Business strategy: Does chocolate boost workplace learning?

by AB27 Feb 2016
Good news is on the way for those who fancy the odd chocolate snack.
Habitual chocolate consumption is positively linked with cognitive performance, according to new research published in the journal Appetite.
The study involved researchers looking at data collected from Syracuse, New York, where participants were measured for dietary intake and risk factors for cardiovascular disease.
This involved answering questions on how often they ate foods such as pasta, fruit, vegetables and chocolate.
Participants were also given a series of tests designed to measure cognitive domains such as visual-spatial memory and organisation, scanning and tracking, verbal episodic memory, and working memory.
The results found that chocolate consumption was positively associated with cognitive performance "irrespective of other dietary habits".
The researchers said: "More frequent chocolate consumption was significantly associated with better performance on the Global Composite score, visual-spatial memory and organisation, working memory, scanning and tracking, abstract reasoning, and the mini-mental state examination.” 
“The present findings support recent clinical trials suggesting that regular intake of cocoa flavanols (a subgroup of flavonoids) may have a beneficial effect on cognitive function, and possibly protect against normal age-related cognitive decline.” 
The ability of flavonoid-rich foods to improve cognitive function has been demonstrated in a number of epidemiological studies and clinical trials.

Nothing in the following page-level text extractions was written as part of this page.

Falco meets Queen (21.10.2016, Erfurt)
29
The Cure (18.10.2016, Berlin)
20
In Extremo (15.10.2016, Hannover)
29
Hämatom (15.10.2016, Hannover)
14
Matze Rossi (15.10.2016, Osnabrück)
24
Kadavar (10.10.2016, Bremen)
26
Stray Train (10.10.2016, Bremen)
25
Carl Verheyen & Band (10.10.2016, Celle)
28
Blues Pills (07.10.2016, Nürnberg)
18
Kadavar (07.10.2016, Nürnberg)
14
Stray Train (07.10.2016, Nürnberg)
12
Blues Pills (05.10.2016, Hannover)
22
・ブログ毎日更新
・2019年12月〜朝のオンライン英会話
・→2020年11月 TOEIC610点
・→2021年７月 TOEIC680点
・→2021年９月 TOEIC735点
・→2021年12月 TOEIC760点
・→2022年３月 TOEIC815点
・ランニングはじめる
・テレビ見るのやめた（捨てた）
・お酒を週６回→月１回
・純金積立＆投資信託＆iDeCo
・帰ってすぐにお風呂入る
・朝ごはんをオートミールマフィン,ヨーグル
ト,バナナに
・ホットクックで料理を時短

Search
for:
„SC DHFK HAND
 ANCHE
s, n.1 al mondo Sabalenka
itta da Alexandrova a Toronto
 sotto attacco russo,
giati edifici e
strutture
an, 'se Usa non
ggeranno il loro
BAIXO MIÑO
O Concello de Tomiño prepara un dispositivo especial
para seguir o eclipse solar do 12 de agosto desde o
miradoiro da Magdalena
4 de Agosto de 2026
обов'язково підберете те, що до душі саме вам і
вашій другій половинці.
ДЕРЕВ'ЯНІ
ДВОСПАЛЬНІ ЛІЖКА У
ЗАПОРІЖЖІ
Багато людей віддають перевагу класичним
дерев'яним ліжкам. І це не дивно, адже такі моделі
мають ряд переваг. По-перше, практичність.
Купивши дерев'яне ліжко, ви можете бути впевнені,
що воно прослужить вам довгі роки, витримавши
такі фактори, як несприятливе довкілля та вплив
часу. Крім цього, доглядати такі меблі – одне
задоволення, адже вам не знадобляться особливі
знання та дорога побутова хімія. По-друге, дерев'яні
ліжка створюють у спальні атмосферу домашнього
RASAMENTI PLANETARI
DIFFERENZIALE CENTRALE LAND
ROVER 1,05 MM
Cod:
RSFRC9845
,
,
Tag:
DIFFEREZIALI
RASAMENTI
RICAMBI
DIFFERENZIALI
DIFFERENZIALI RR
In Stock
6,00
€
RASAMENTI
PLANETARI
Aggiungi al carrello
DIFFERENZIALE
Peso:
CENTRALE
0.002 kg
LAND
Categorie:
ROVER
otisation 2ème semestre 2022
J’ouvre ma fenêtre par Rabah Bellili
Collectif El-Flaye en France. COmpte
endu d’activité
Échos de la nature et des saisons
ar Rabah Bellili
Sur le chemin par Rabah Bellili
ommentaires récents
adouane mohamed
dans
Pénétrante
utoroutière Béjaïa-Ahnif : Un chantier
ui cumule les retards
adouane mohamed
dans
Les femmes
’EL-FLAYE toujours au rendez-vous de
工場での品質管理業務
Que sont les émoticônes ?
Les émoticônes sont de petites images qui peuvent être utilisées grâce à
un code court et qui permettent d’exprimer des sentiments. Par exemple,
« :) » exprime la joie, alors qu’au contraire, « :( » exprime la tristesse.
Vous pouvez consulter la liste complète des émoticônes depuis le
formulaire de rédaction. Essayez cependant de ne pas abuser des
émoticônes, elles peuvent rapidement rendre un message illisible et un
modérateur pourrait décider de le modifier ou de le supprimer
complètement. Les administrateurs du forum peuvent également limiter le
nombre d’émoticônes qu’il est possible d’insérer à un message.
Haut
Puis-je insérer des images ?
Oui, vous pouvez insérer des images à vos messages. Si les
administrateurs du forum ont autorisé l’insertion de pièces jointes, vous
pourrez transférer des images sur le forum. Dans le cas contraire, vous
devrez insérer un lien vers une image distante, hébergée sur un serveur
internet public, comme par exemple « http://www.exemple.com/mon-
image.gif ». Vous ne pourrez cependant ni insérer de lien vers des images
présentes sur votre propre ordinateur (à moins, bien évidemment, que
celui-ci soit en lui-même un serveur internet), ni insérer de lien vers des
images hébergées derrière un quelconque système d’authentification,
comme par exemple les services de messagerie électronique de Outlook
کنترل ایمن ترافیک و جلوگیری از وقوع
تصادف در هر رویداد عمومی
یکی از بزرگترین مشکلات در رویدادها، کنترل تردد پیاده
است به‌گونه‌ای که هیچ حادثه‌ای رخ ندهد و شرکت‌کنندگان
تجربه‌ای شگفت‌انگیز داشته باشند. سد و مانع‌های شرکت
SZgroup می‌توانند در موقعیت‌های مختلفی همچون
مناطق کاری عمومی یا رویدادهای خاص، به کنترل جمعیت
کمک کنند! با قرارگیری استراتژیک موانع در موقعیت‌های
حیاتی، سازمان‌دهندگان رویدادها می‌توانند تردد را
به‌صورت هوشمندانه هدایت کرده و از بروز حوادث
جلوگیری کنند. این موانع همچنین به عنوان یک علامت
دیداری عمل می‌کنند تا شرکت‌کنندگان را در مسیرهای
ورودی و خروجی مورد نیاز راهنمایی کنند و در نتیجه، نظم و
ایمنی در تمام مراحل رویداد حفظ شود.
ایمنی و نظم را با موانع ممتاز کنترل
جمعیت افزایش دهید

Chocolate and cocoa products, in particular, are a rich source of flavonoids, the researchers added.
One limitation of the research was that it did not separate the chocolate into categories such as white, dark, milk, etc.  
However, the study does acknowledge that in 2012, the distribution share of chocolate in the United States by favourite chocolate type was 57% milk chocolate, 35% dark chocolate, and 8% white chocolate.
“We can therefore make the assumption that the majority of chocolate consumed in this sample was dark or milk, both containing cocoa flavanols to varying degrees,” the research said.